MATERIAL PROVIDED:

⟨

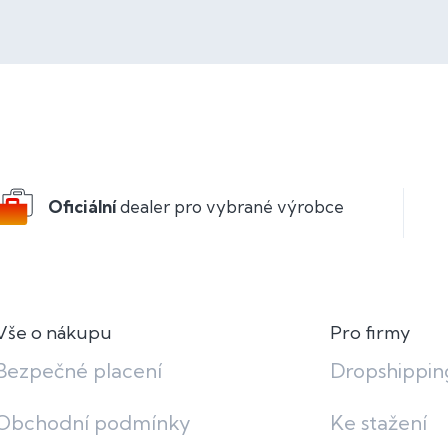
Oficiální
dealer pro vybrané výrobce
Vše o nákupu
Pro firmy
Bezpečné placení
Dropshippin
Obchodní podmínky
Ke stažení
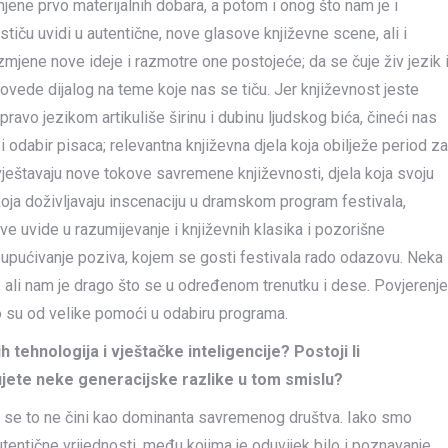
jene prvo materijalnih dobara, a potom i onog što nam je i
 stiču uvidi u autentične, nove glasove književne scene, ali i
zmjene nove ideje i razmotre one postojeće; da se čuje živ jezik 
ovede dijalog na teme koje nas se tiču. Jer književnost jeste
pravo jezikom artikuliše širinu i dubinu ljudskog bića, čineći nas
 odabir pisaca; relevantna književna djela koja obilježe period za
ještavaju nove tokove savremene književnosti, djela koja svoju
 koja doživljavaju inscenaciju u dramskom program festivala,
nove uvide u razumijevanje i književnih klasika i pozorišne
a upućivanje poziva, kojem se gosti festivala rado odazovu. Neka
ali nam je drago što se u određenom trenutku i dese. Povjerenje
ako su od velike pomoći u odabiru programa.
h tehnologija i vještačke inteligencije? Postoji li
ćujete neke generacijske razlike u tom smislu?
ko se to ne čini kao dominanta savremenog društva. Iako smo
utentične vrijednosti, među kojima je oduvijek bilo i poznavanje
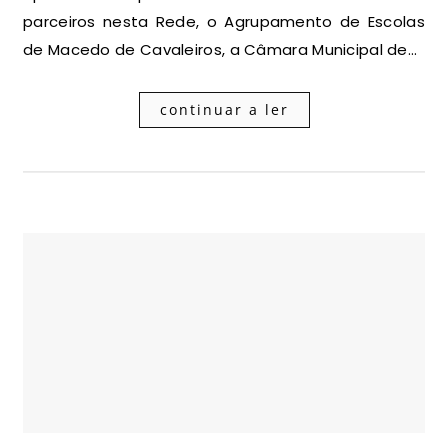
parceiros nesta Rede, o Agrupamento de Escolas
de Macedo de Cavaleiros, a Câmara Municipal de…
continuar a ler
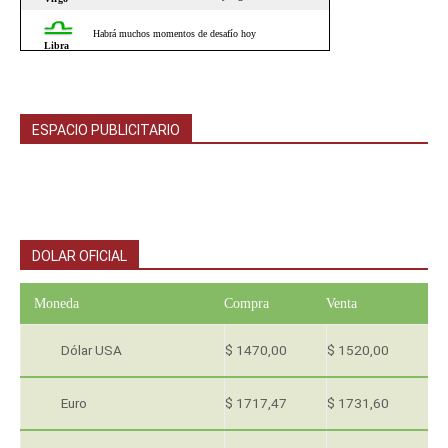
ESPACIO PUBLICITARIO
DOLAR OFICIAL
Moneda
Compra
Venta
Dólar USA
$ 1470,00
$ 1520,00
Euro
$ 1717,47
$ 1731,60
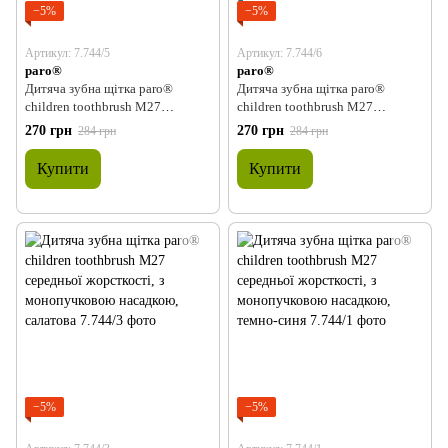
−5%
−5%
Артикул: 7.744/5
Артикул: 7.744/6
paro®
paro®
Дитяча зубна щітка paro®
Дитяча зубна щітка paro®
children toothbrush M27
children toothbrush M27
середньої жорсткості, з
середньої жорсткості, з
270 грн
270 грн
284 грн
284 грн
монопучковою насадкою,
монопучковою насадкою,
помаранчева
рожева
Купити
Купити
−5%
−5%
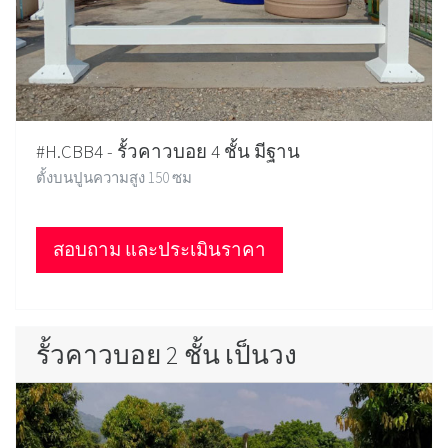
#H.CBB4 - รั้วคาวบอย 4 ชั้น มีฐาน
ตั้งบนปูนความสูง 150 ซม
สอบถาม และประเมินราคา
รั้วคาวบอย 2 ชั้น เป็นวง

⟩
⟨

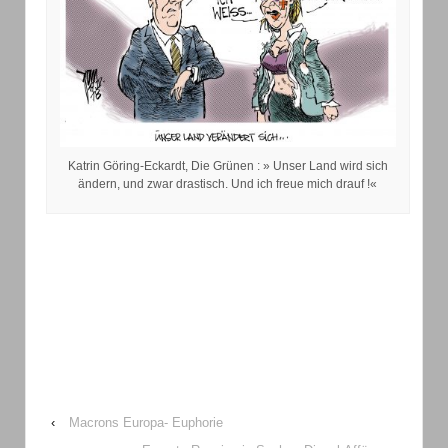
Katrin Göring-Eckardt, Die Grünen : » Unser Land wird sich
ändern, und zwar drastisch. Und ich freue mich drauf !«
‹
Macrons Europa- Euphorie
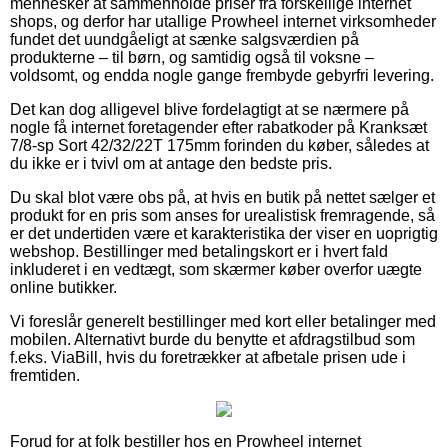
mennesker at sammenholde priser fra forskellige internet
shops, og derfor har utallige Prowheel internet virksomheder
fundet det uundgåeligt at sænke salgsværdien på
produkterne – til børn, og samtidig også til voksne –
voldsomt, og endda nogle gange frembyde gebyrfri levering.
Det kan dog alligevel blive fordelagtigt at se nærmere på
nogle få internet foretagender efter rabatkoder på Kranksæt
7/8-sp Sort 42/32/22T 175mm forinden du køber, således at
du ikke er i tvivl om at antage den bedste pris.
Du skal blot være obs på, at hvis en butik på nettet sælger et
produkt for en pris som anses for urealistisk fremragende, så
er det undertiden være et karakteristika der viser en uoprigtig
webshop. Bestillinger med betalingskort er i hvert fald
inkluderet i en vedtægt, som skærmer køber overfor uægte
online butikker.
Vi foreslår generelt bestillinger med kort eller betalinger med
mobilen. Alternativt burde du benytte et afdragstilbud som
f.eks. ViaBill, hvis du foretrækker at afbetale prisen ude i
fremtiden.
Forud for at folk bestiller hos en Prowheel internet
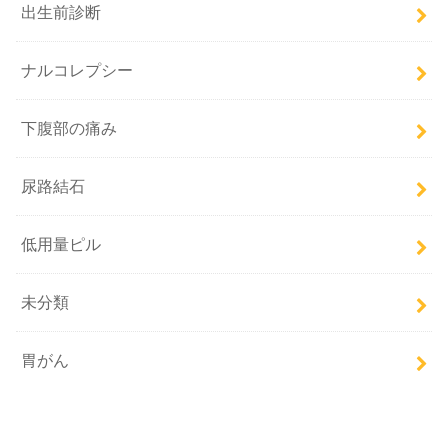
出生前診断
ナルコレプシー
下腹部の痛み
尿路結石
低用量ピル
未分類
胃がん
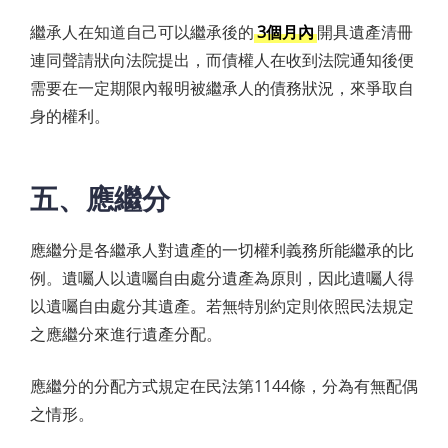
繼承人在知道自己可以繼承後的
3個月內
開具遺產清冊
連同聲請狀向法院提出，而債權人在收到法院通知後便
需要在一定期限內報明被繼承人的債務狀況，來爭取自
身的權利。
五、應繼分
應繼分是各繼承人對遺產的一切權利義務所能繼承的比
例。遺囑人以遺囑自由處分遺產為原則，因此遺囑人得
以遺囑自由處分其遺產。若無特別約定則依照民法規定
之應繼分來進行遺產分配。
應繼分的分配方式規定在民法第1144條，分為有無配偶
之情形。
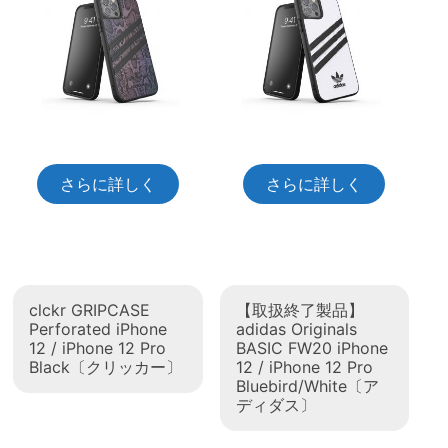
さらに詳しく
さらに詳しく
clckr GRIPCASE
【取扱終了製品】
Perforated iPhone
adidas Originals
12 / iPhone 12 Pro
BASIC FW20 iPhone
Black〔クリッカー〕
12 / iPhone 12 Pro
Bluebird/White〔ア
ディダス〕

⟩
⟨

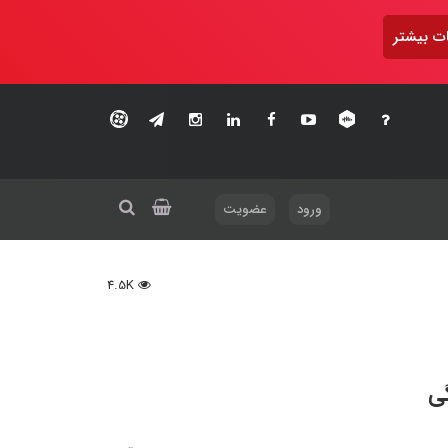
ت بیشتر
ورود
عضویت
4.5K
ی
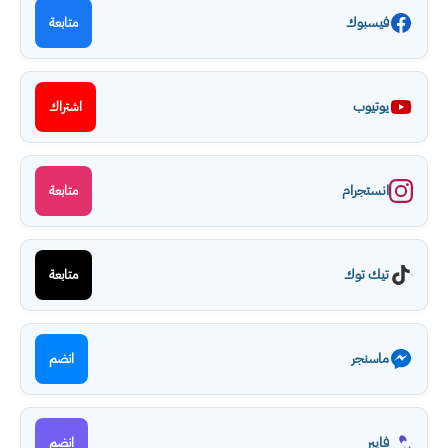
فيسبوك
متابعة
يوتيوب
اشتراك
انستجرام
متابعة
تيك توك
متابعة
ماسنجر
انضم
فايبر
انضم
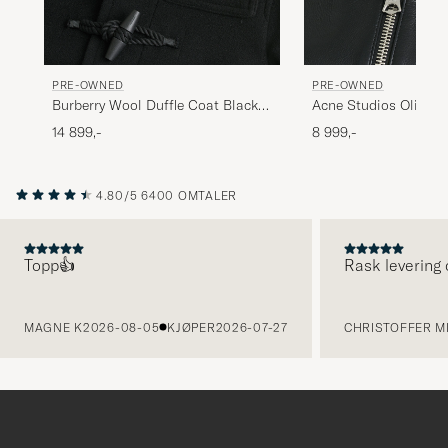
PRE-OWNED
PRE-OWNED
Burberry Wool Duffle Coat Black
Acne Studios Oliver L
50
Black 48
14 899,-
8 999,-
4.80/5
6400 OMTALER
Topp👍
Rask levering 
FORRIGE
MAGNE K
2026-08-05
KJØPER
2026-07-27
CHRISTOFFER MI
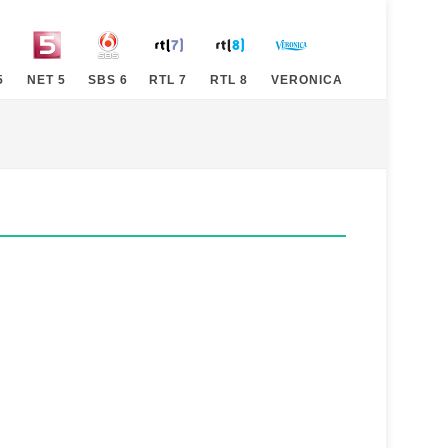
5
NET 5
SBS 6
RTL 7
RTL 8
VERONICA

⟩

INSTRUCTIONS TO FOLLOW: Go through the material and copy each line in which the word "iPhone" occurs.

SOLUTION FOR THIS PROBLEM:
Perforated iPhone
12 / iPhone 12 Pro
BASIC FW20 iPhone
12 / iPhone 12 Pro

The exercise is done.